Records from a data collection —
┌──

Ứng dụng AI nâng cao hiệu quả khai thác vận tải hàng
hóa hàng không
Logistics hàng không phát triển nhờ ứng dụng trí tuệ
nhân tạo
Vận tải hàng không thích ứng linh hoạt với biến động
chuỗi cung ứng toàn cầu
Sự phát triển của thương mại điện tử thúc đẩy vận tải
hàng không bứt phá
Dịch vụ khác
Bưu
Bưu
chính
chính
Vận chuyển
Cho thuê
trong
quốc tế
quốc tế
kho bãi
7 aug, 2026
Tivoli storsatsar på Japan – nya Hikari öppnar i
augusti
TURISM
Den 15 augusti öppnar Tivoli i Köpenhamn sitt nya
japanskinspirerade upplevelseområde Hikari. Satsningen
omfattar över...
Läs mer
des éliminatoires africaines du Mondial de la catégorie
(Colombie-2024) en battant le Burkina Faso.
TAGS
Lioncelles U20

└──
┌──

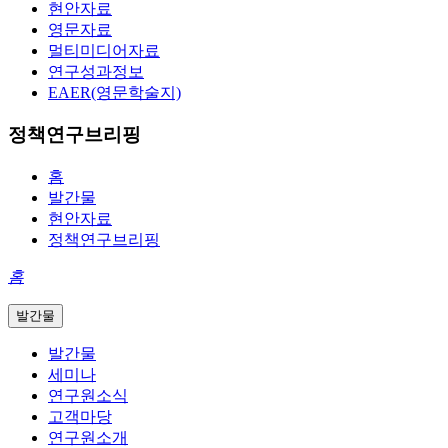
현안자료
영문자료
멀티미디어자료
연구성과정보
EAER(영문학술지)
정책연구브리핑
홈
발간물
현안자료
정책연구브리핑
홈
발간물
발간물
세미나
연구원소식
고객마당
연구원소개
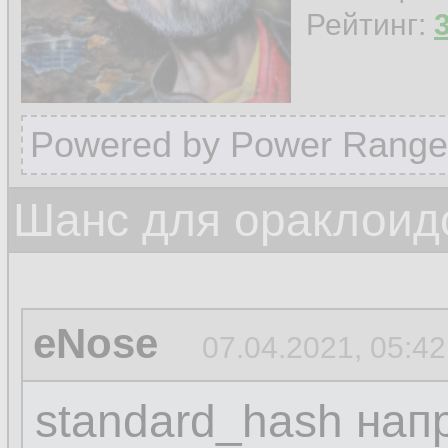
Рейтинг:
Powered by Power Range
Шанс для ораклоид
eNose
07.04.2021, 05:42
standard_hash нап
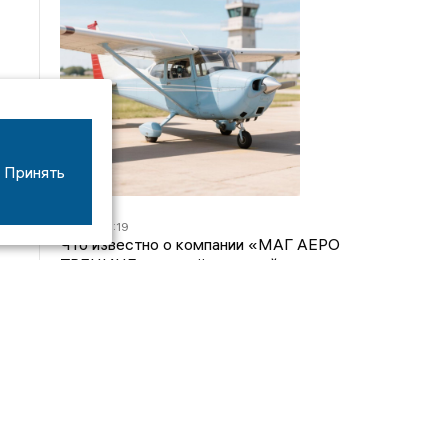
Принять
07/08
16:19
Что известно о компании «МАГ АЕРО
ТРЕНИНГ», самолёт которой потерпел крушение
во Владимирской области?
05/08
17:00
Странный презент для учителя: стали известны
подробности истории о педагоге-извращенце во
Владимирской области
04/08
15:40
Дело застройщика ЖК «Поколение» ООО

└──

WHAT TO PRODUCE — Return each line of the data that contains the string "Tivoli".

EXERCISE ANSWER —
Tivoli storsatsar på Japan – nya Hikari öppnar i
Den 15 augusti öppnar Tivoli i Köpenhamn sitt nya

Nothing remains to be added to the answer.